Dockerfile Explained: How to Build Your First Container Image

Learn what a Dockerfile is, how each instruction works, and how to write a clean Dockerfile that builds a small, fast, and reproducible container image you can ship anywhere.

Dockerbeginner
12 min read

If you have read What is Docker?, you know that images are the blueprints and containers are the running instances. The thing that defines an image — the recipe Docker reads to assemble it — is a Dockerfile. Learning to read and write one well is the single most useful Docker skill, because every project you touch from here on out will have one.

This guide walks through every instruction you will use 95% of the time, shows you a real production-grade Node.js Dockerfile, and explains the patterns (multi-stage builds, layer caching, slim base images) that separate a 1.2 GB beginner image from a 90 MB professional one. By the end you will be able to write a Dockerfile for any small app from scratch.

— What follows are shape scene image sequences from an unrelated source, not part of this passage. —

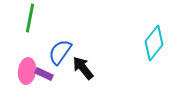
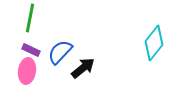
blue semicircle: rotated 8 degrees clockwise
black arrow: rotated 90 degrees clockwise
purple rectangle: moved 13 px left, 24 px up
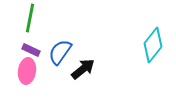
cyan diamond: moved 1 px left, 2 px down
blue semicircle: rotated 8 degrees counterclockwise
black arrow: moved 1 px down
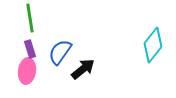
green line: rotated 20 degrees counterclockwise
purple rectangle: moved 1 px left, 1 px up; rotated 48 degrees clockwise
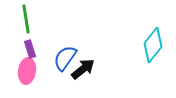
green line: moved 4 px left, 1 px down
blue semicircle: moved 5 px right, 6 px down
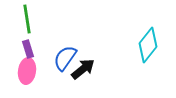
green line: moved 1 px right
cyan diamond: moved 5 px left
purple rectangle: moved 2 px left
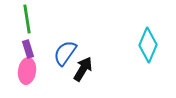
cyan diamond: rotated 16 degrees counterclockwise
blue semicircle: moved 5 px up
black arrow: rotated 20 degrees counterclockwise
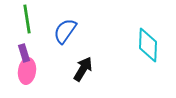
cyan diamond: rotated 20 degrees counterclockwise
purple rectangle: moved 4 px left, 4 px down
blue semicircle: moved 22 px up
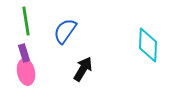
green line: moved 1 px left, 2 px down
pink ellipse: moved 1 px left, 1 px down; rotated 20 degrees counterclockwise
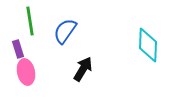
green line: moved 4 px right
purple rectangle: moved 6 px left, 4 px up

What a Dockerfile Actually Is

A Dockerfile is a plain text file (no extension, just Dockerfile) sitting at the root of your project. Each line is an instructionFROM, COPY, RUN, CMD — that builds up the image one layer at a time.

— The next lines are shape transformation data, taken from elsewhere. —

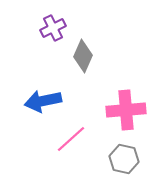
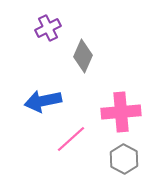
purple cross: moved 5 px left
pink cross: moved 5 px left, 2 px down
gray hexagon: rotated 16 degrees clockwise
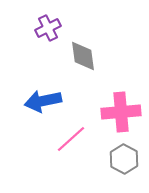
gray diamond: rotated 32 degrees counterclockwise
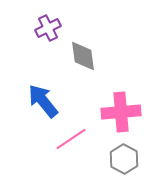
blue arrow: rotated 63 degrees clockwise
pink line: rotated 8 degrees clockwise
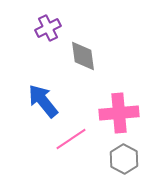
pink cross: moved 2 px left, 1 px down
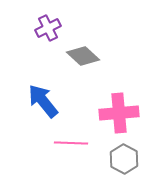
gray diamond: rotated 40 degrees counterclockwise
pink line: moved 4 px down; rotated 36 degrees clockwise
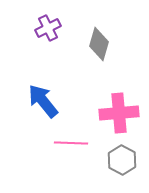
gray diamond: moved 16 px right, 12 px up; rotated 64 degrees clockwise
gray hexagon: moved 2 px left, 1 px down
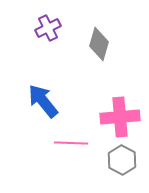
pink cross: moved 1 px right, 4 px down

When you run docker build -t myapp ., the Docker daemon reads the Dockerfile top to bottom, runs each instruction, caches the resulting filesystem snapshot, and stacks the layers into a final image. Each layer is content-addressed and immutable — change one instruction near the top and every layer below it has to rebuild. Change one near the bottom and Docker reuses the cached layers above. This is why instruction order matters so much for build speed.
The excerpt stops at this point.